Hantavirus Strikes Mammoth Resident
Current Situation –
A resident of Mammoth Lakes is in critical but stable condition today, after being flown to Reno last Monday with a probable case of hantavirus infection. Today we have received word that tests performed at the Nevada State Public Health Laboratory are positive, showing evidence of hantavirus infection. We expect that these will be confirmed shortly by the Viral and Rickettsial Disease Laboratory (VRDL) of the California Department of Public Health (CDPH) in Richmond.
Full credit for ensuring that the individual quickly received the highest level of care necessary to maximize the chances of survival go to an astute experienced local clinician at Mammoth Hospital.
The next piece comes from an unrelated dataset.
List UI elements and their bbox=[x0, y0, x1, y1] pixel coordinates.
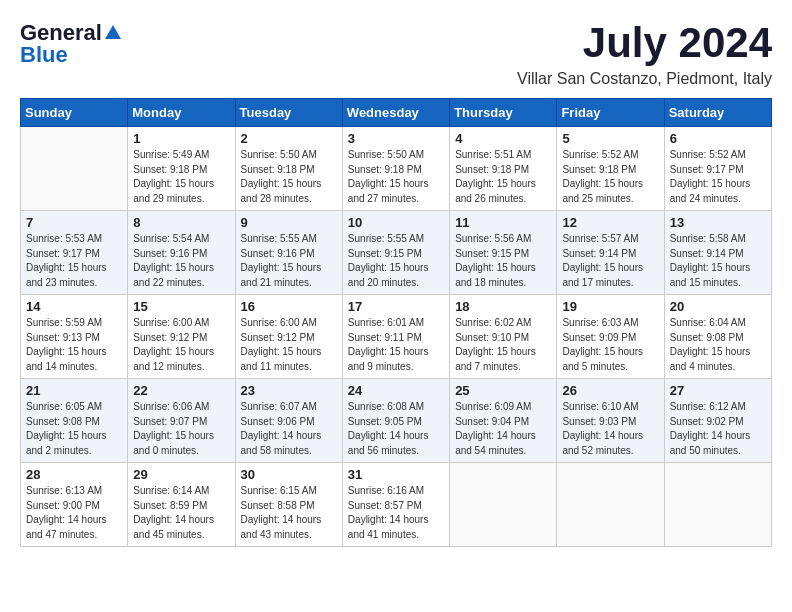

An investigation into possible sources of the infection is being completed today. This includes inspections of personal residence and worksites, and is being done with the full cooperation of the patient, family, and employer. A total of 13 deer mice were trapped at various locations, and testing results will be available in about a week. This work is being completed by personnel from CDPH, assisted by local public health and environmental health staff. Once all results are in, then recommendations will be developed, with the goal of minimizing the future risk to family, co-workers, and the public from similar exposure and infection.
Infections with hantavirus often increase as people begin to open up facilities that have been closed for the winter. Cleaning activities can disturb nesting materials contaminated with dried saliva, urine, or droppings from infected deer mice (Peromyscus maniculatus). The disturbed nesting materials become airborne and the air is inhaled causing an exposure to the virus. This exposure leads to a hantavirus infection. A person might also be infected with hantavirus if contaminated materials are directly introduced into broken skin or into the eyes or mouth.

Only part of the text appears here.